Birmingham Ultra Runner Competes in World Championship 24-Hour Race

Janae Pierre, WBHM

Micah Morgan during a morning run near Brookwood Mall.

Imagine running for an entire day. That’s what dozens of ultra runners plan to do this weekend at the World Championship 24 hour race in Albi, France. The U-S is one of about 40 countries competing in the ultra-marathon. One of those runners is 36-year-old nurse practitioner Micah Morgan, a beloved member of Birmingham’s running community. She’s been running for years but in 2014, Morgan found her love for ultramarathons — races longer than a traditional marathon. 

“The first 12-hour that I did I remember watching this man get up, get his newspaper and then he was mowing the yard later in the day and then he was grilling for his family. And I was like, I’ve literally been running all day, like what’s wrong with me,” Morgan says.  

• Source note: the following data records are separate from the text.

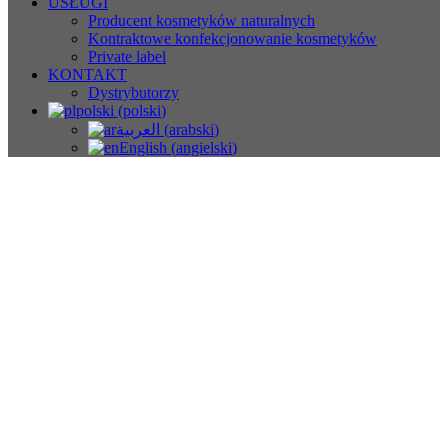
USŁUGI
Producent kosmetyków naturalnych
Kontraktowe konfekcjonowanie kosmetyków
Private label
KONTAKT
Dystrybutorzy
polski
(
polski
)
العربية
(
arabski
)
English
(
angielski
)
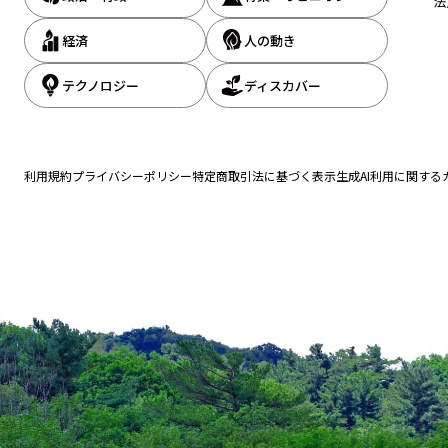
法
経済
人の動き
テクノロジー
ディスカバー
利用規約
プライバシーポリシー
特定商取引法に基づく表示
生成AI利用に関する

Since then she’s set a new course record at the Daytona 100, running their second fastest race in 2017. Morgan also ran for 30 hours and nine minutes in the Badwater 135, which starts in Death Valley, California and ends atop Mount Whitney. That’s equivalent to running from Birmingham to Six Flags Over Georgia.

These days, Morgan has her eye on an even bigger challenge, on a much larger platform., This weekend, she’ll run with Team USA for the International Association of Ultrarunners’ World Championship 24 Hour race in France. 

“The goal at this race is of course to do well, represent the U.S. and then try to put up a big number to actually be one of the six scorers for 2021,” she says. 

This year, Morgan will run as the seventh woman on the six member USA Track and Field 24-Hour running team. She’ll run as a non-scoring or alternate member. Howard Nippert is the national team leader. He says this is a huge opportunity for Morgan’s future as an ultra runner on the U.S. team. 

“It would fully immerse Micah into the world championship competition,” Nippert says. “She’ll be running stride for stride and side by side with the best in the world.”  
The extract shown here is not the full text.